---
title: "Introduction"
output: rmarkdown::html_vignette
vignette: >
  %\VignetteIndexEntry{Introduction}
  %\VignetteEngine{knitr::rmarkdown}
  %\VignetteEncoding{UTF-8}
---

```{r, include = FALSE}
knitr::opts_chunk$set(
  collapse = TRUE,
  comment = "#>"
)
```

This is a package where I collected some of the function I have used when dealing with data.

```{r setup}
library(xutils)
```

# Text-related Functions

## `html_decode`

Currently, there is only one function: `html_decode` which will replace the HTML entities like
`&amp;` into their original form `&`.

This function is a thin-wrapper of C++ code provided by **Christoph**
on [Stack Overflow](https://stackoverflow.com/a/1082191/10437891).

### Example

An example would be

```{r}
strings <- c("abcd", "&amp; &apos; &gt;", "&amp;", "&euro; &lt;")
html_decode(strings)
```

It works very well!

### Comparison with Existing Solutions

To the best of my knowledge, there are already several solutions to this problem, and why do I need to 
wrap up a new function to do this? Because of performance.

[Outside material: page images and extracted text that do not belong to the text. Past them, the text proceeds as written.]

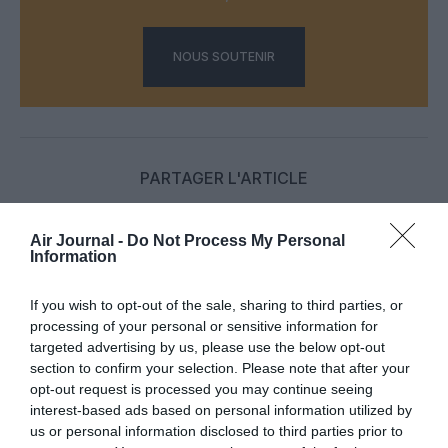
NOUS SOUTENIR
PARTAGER L'ARTICLE
Air Journal -
Do Not Process My Personal
Information
Facebook
Twitter
Pinterest
LinkedIn
Email
Print
If you wish to opt-out of the sale, sharing to third parties, or
processing of your personal or sensitive information for
targeted advertising by us, please use the below opt-out
COMMENTAIRE(S)
section to confirm your selection. Please note that after your
opt-out request is processed you may continue seeing
interest-based ads based on personal information utilized by
SERGE13
a commenté :
15 juin 2026 - 10 h 43 min
us or personal information disclosed to third parties prior to
J’ai vu ces 220 désossés sur le tarmac du Caire. Ils étaient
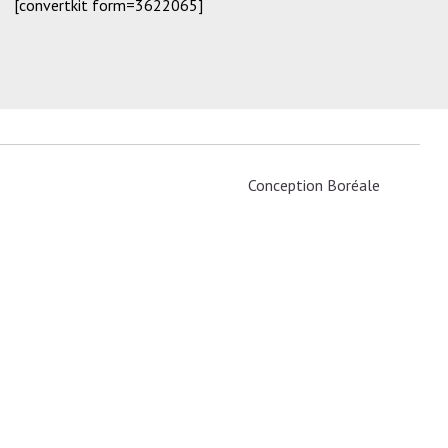
[convertkit form=3622065]
Conception
Boréale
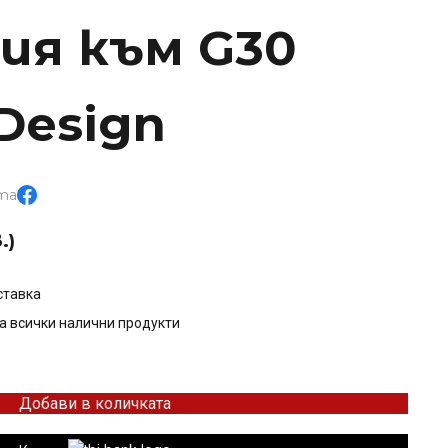
ия към G30
 Design
та
.)
ставка
а всички налични продукти
Добави в количката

First of all, there is an existing package `textutils` that contains lots of functions dealing with data.
The one of our interest is `HTMLdecode`.

Second, there is a function by SO user **Stibu**
[here](https://stackoverflow.com/questions/5060076/convert-html-character-entity-encoding-in-r/65909574#65909574)
that uses `xml2` package.
And the function is:

```{r}
unescape_html2 <- function(str){
  html <- paste0("<x>", paste0(str, collapse = "#_|"), "</x>")
  parsed <- xml2::xml_text(xml2::read_html(html))
  strsplit(parsed, "#_|", fixed = TRUE)[[1]]
}
```

Third, I took the code from **Christoph**
([here](https://stackoverflow.com/a/1082191/10437891))
and wrote a R wrapper for the C function.
This function is `xutils::html_decode`.

Now, let's test the performance and I use `bench` package here.

```{r}
bench::mark(
  html_decode(strings),
  unescape_html2(strings),
  textutils::HTMLdecode(strings)
)
```

Clearly, the speed of `html_decode` function is unparalleled.

**Note**:

When testing the results, I discovered a bug in `textutils::HTMLdecode` and reported it
[here](https://github.com/enricoschumann/textutils/issues/3). The maintainer fixed it immediately.
As of this writing (Feb. 16, 2021), the development version of `textutils` has this bug fixed,
but the CRAN version may not. This means that if you test the performance yourself with a previous version
of `textutils`, you may run into error and installing the development version will solve for it.